Data does not come labelled and labelling/verifying labelling is a time and resource intensive process.
Often exploratory data analysis (EDA) can be enhanced when data can be split up into similar groups.

In order, to assist with these DAML introduces a clustering method that uses data in the format of (samples, features). This can be used with images or image embeddings as long as the arrays are flattened so that they only contain 2 dimensions.

The Clusterer class is not only as a clustering algorithm based on the HDBSCAN algorithm, but also outputs outliers and duplicates.


### _When to use_

The Clusterer should be used during the EDA process, to group a dataset into clusters, to verify labeling as a quality control, to identify outliers in your dataset, to identify duplicates in your dataset.


### _What you will need_

1. A 2 dimensional dataset (samples, features). Could be a set of flattened images or image embeddings. If using images, we recommend you use image embeddings (with the feature dimension being <=1000).


## _Getting Started_

Let's import the required libraries needed to set up a minimal working example


In [None]:
try:
    import google.colab  # noqa: F401

    %pip install -q daml
except Exception:
    pass

import os

os.environ["TF_CPP_MIN_LOG_LEVEL"] = "3"

In [None]:
import matplotlib.pyplot as plt
import numpy as np
import sklearn.datasets as dsets

from daml._internal.detectors.clustering import Clusterer

## Loading in data

For the purposes of this demonstration, we are just going to create a generic set of blobs for clustering.

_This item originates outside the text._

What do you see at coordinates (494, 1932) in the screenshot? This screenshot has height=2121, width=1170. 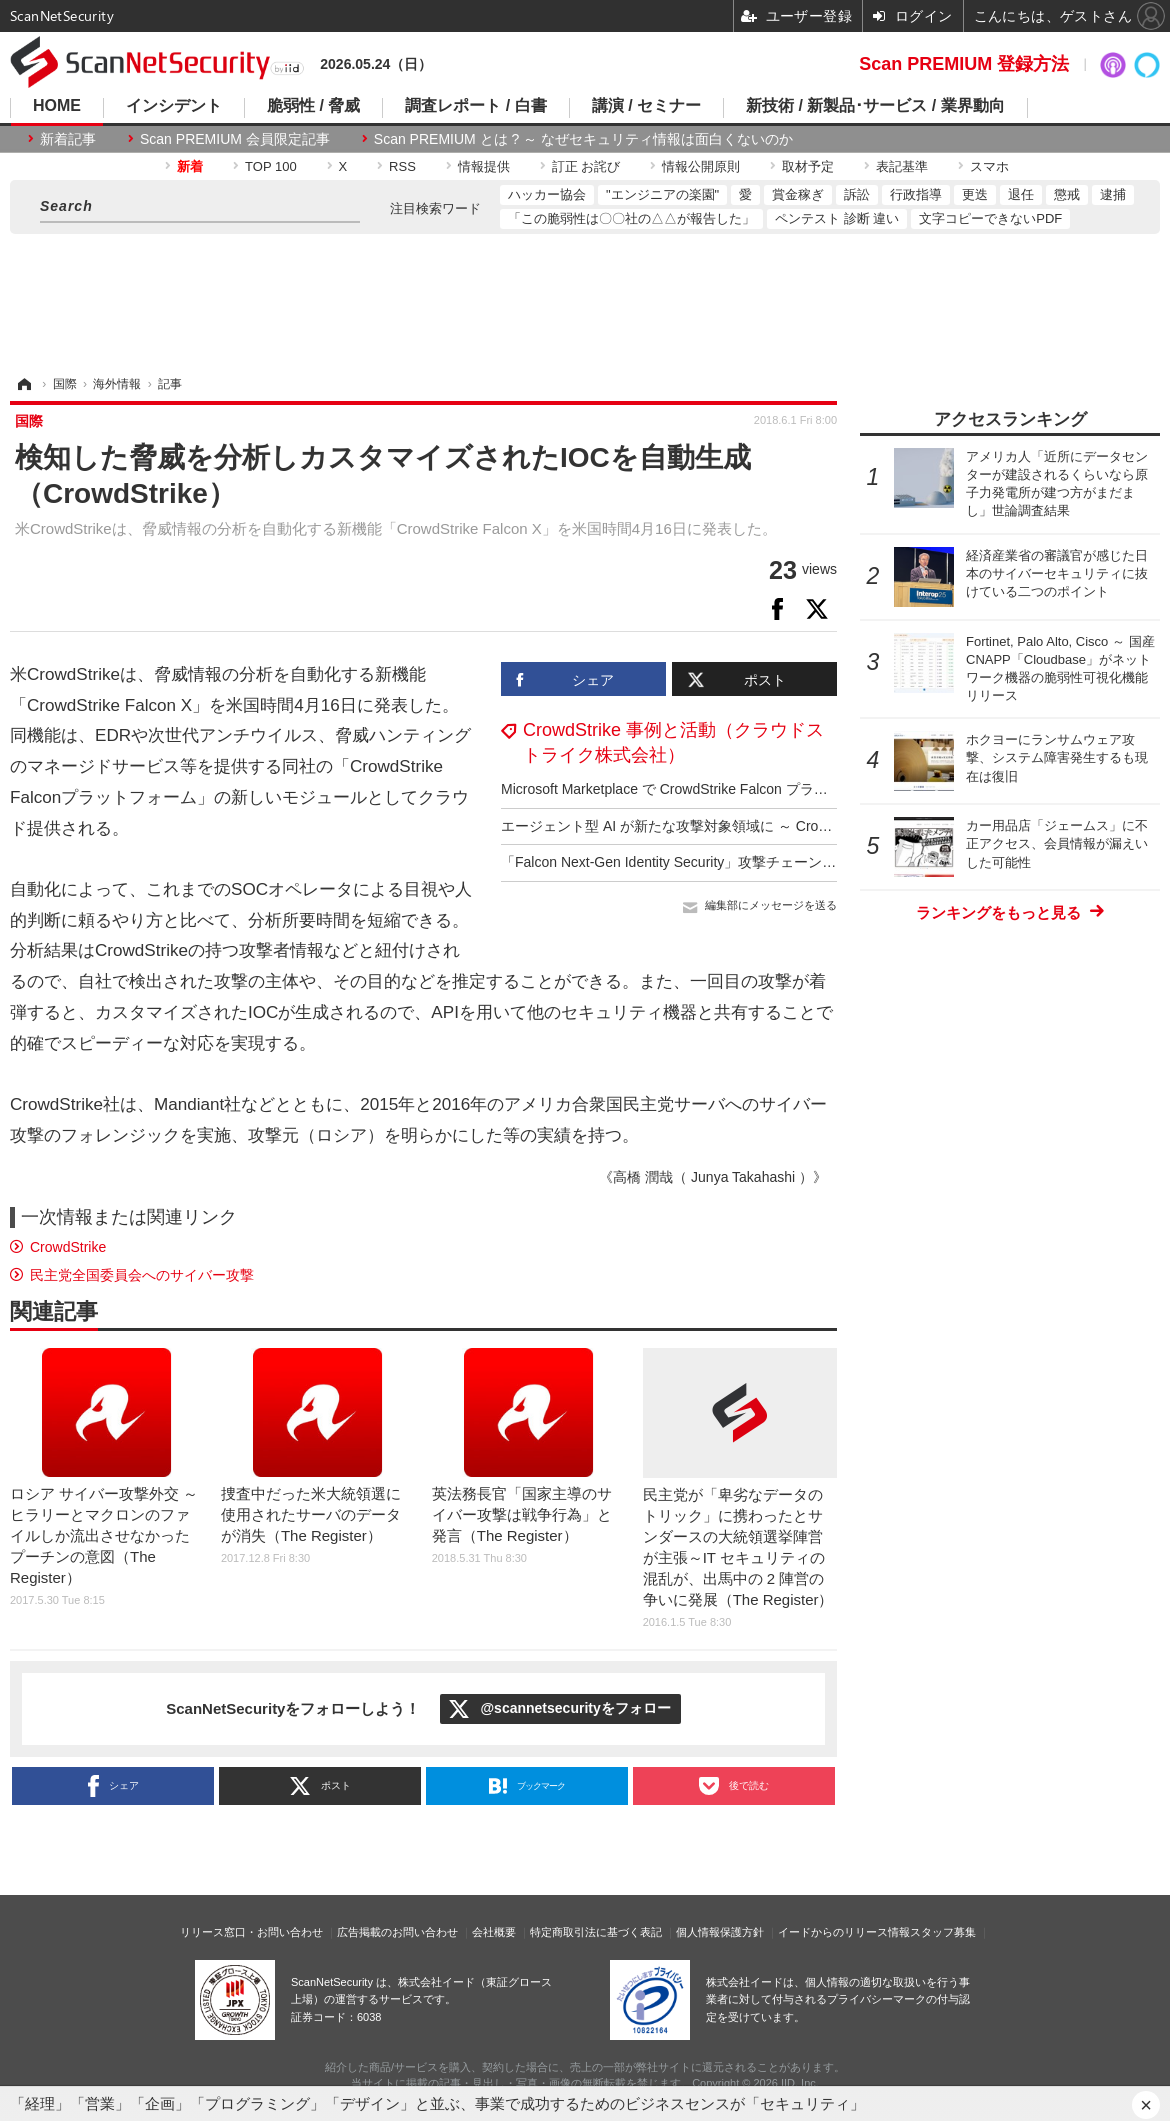 I see `会社概要` at bounding box center [494, 1932].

This is to help show all of the functionalities of the clusterer in one tutorial.


In [None]:
# Creating 5 clusters
test_data, labels = dsets.make_blobs(
    n_samples=100,
    centers=[(-1.5, 1.8), (-1, 3), (0.8, 2.1), (2.8, 1.5), (2.5, 3.5)],
    cluster_std=0.3,
    random_state=33,
)  # type: ignore

Because the clusterer can also detect duplicate data, we are going to modify the dataset to contain a few duplicate datapoints.


In [None]:
test_data[79] = test_data[24]
test_data[63] = test_data[58] + 1e-5
labels[79] = labels[24]
labels[63] = labels[58]

Visualizing the starting clusters


In [None]:
# Mapping from labels to colors
label_to_color = np.array(["b", "r", "g", "y", "m"])

# Translate labels to colors using vectorized operation
color_array = label_to_color[labels]

# Additional parameters for plotting
plot_kwds = {"alpha": 0.5, "s": 50, "linewidths": 0}

# Create scatter plot
plt.scatter(test_data.T[0], test_data.T[1], c=color_array, **plot_kwds)

# Annotate each point in the scatter plot
for i, (x, y) in enumerate(test_data):
    plt.annotate(str(i), (x, y), textcoords="offset points", xytext=(0, 1), ha="center")

Double checking that we got the right number of datapoints and the expected 2 dimensional shape


In [None]:
print("Number of samples: ", len(test_data))
print("Array shape:", test_data.ndim)

## Running the Clusterer

We are now ready to throw our data into the clusterer and inspect the results


In [None]:
# Initialize the clusterer
clusterer = Clusterer(test_data)

# Evaluate the data
results = clusterer.evaluate()

The results come out as a dictionary. So we are going to list out each category followed by the number of items in the category and then display those items on the line below.

For the outlier and potential outlier results, the clusterer provides a list of all points that it found to be an outlier.

For the duplicates and near duplicate results, the clusterer provides a list of sets of points which it identified as duplicates.


In [None]:
# Show results
for category, finding in results.items():
    print(f"\t{category} - {len(finding)}")
    print(finding)

We can see that there was 6 outliers and 5 potential outliers.
There was also 2 sets of duplicates and 10 sets of near duplicates.